Em comunicado divulgado no blog da empresa, assinado por Anna Benckert, vice-presidente jurídica, o Facebook diz que muitas das atualizações são resultado de trabalho em conversas com reguladores, legisladores e especialistas em proteção ao consumidor ao redor do mundo. Entre os detalhes adicionados, está uma explicação sobre como o Facebook ganha dinheiro - sim, com anúncios - e porque a empresa remove determinados conteúdos de sua plataforma.
"Não vendemos seus dados pessoais", diz o novo contrato. "Permitimos que anunciantes digam seus públicos-alvo para seus anúncios (como jovens de 18 a 35 anos que gostam de bicicletas) e aí mostramos o anúncio deles para pessoas que possam ter interesse nisso."
Outro detalhe importante adicionado é sobre o direito de propriedade intelectual: ao publicar uma foto ou vídeo no Facebook, o usuário segue tendo direitos de autor sobre ele. O que acontece é uma permissão para o Facebook exibir esse conteúdo - e ela termina quando o arquivo é deletado do Facebook. A empresa divulgou ainda que um conteúdo pode levar até 90 dias para ser deletado de seus sistemas, por questões de armazenamento nos servidores. Os novos termos de serviço podem ser consultados aqui.

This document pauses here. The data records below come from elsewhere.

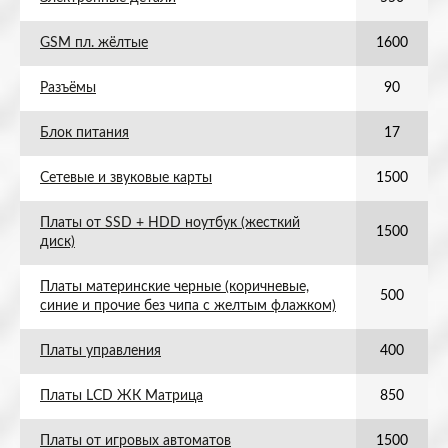
GSM пл. жёлтые
1600
Разъёмы
90
Блок питания
17
Сетевые и звуковые карты
1500
Платы от SSD + HDD ноутбук (жесткий
1500
диск)
Платы материнские черные (коричневые,
500
синие и прочие без чипа с желтым флажком)
Платы управления
400
Платы LCD ЖК Матрица
850
Платы от игровых автоматов
1500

Empresa divulgou regras para conselho de supervisão de conteúdo
Nesta quinta-feira, o Facebook também divulgou conclusões de suas consultas com especialistas externos sobre seu processo de revisão de conteúdo, dando uma ideia sobre como seus planos para uma proposta para um "conselho externo de supervisão" podem tomar forma.
Nos últimos seis meses, mais de mais de 650 pessoas em 88 países forneceram comentários sobre o plano para o conselho, que, segundo a rede social, funcionará como um tribunal independente de recursos em decisões de conteúdo.

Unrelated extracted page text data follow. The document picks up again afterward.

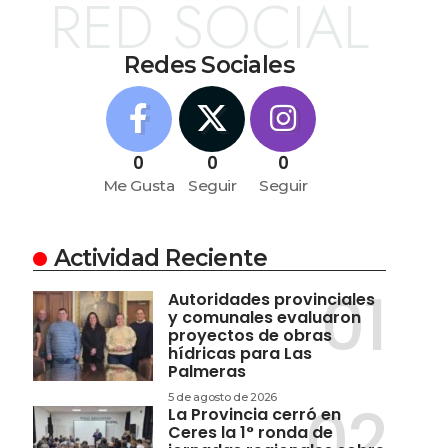
RED SOCIAL
Redes Sociales
0
0
0
Me Gusta
Seguir
Seguir
Actividad Reciente
Autoridades provinciales
y comunales evaluaron
proyectos de obras
hídricas para Las
Palmeras
5 de agosto de 2026
La Provincia cerró en
Ceres la 1° ronda de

O presidente executivo, Mark Zuckerberg, disse que as decisões sobre que discurso é aceitável no pacote de redes sociais do Facebook - usado por cerca de 2,4 bilhões de pessoas em todo o mundo - não devem ficar nas mãos da empresa.
De acordo com o relatório, os participantes das consultas da empresa concordaram amplamente que os funcionários do Facebook não deveriam ter vagas no conselho de supervisão. A empresa também não deve ser capaz de remover membros sem justa causa e deve esclarecer como definiria tal "causa", disseram eles.
Outras propostas populares envolvem dar condições para que o conselho escolha seus próprios casos, que as decisões do conselho devem estabelecer precedentes para casos futuros; e que o conselho deve ter o poder de influenciar as políticas de conteúdo do Facebook.
O Facebook enfrenta há muito tempo críticas por fazer muito pouco para bloquear discursos de ódio, incitação à violência, assédio e outros tipos de conteúdo que violam seus "padrões comunitários".
A empresa intensificou a aplicação das regras contra conteúdo ofensivo no último ano, empregando mais de 30 mil pessoas para monitorar conteúdo e se concentrou em melhorar a segurança das plataformas.